What works for one person may not necessarily work for another, but when each car journey is met with dread, they are definitely worth a try.

  • Before you go. Make a point of not eating anything too heavy before you have to travel, and if you do have to eat something try and avoid anything greasy, especially fried food. Remember to pack a bottle of water to take along too.
  • On the road. Try and get as much fresh air as possible while you are on the move, roll the car windows down and feel the air on your face. It is important that you sit in a position where you can see where you are going, so facing front is imperative. Being able to look ahead is much better than facing backwards or having to cope with the scenery plashing past from a side window.
  • In the car. Don’t attempt to do anything other than look ahead and watch where you are going. The moment you put your head down to look at a book, send a text message or even look for directions on a map you are liable to start feeling sick.

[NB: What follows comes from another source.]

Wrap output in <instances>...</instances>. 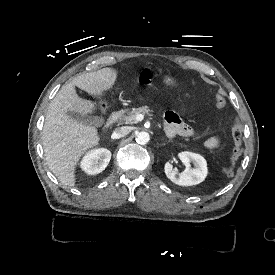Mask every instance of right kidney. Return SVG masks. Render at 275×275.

If you can, sit straight with your head as still as possible, preferably resting on the seats head rest.
  • Gum. Some people have found that chewing gum while travelling in the car alleviates their symptoms, especially on shorter journeys when a travel sickness pill is a step too far.

Over the Counter Remedies

There are a number of over the counter remedies that you can buy from your pharmacy, and some people have great success with them, but again they don’t work for everybody.

  • Travel Sickness Medication. Try and keep them for long journeys only. Some of them may leave you with side effects that can be just as uncomfortable as the motion sickness to it may be a case of trial and error until you find one that suits you. Many can leave your mouth feeling very dry, so pack some water with you.
  • Wristbands. The wristbands work by applying pressure to recognised acupressure points on the underside of the wrist which are believed to reduce the symptoms of motion sickness. They may not always work for you but they have no side effects to worry about.